The entries below should be quoted exactly, with no pictures carried over.

[[ Records for processing open ]]

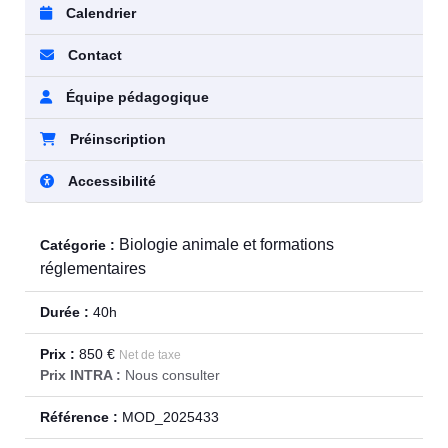
Calendrier
Contact
Équipe pédagogique
Préinscription
Accessibilité
Biologie animale et formations
Catégorie :
réglementaires
Durée :
40h
Prix :
850 €
Net de taxe
Prix INTRA :
Nous consulter
Référence :
MOD_2025433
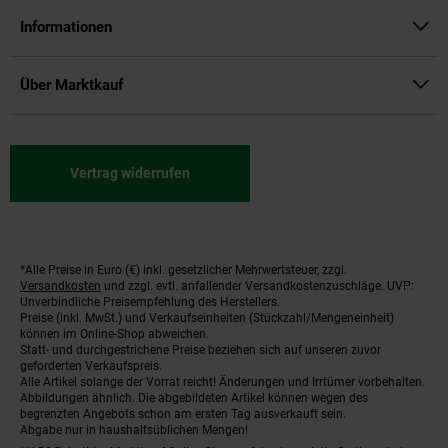
Informationen
Über Marktkauf
Vertrag widerrufen
*Alle Preise in Euro (€) inkl. gesetzlicher Mehrwertsteuer, zzgl.
Fußnoten
Versandkosten
und zzgl. evtl. anfallender Versandkostenzuschläge. UVP:
Unverbindliche Preisempfehlung des Herstellers.
Preise (inkl. MwSt.) und Verkaufseinheiten (Stückzahl/Mengeneinheit)
können im Online-Shop abweichen.
Statt- und durchgestrichene Preise beziehen sich auf unseren zuvor
geforderten Verkaufspreis.
Alle Artikel solange der Vorrat reicht! Änderungen und Irrtümer vorbehalten.
Abbildungen ähnlich. Die abgebildeten Artikel können wegen des
begrenzten Angebots schon am ersten Tag ausverkauft sein.
Abgabe nur in haushaltsüblichen Mengen!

[[ Records for processing closed ]]

* Solution for this exercise *
Calendrier
Contact
Équipe pédagogique
Préinscription
Accessibilité
Biologie animale et formations
Catégorie :
réglementaires
Durée :
40h
Prix :
850 €
Net de taxe
Prix INTRA :
Nous consulter
Référence :
MOD_2025433
Informationen
Über Marktkauf
Vertrag widerrufen
*Alle Preise in Euro (€) inkl. gesetzlicher Mehrwertsteuer, zzgl.
Fußnoten
Versandkosten
und zzgl. evtl. anfallender Versandkostenzuschläge. UVP:
Unverbindliche Preisempfehlung des Herstellers.
Preise (inkl. MwSt.) und Verkaufseinheiten (Stückzahl/Mengeneinheit)
können im Online-Shop abweichen.
Statt- und durchgestrichene Preise beziehen sich auf unseren zuvor
geforderten Verkaufspreis.
Alle Artikel solange der Vorrat reicht! Änderungen und Irrtümer vorbehalten.
Abbildungen ähnlich. Die abgebildeten Artikel können wegen des
begrenzten Angebots schon am ersten Tag ausverkauft sein.
Abgabe nur in haushaltsüblichen Mengen!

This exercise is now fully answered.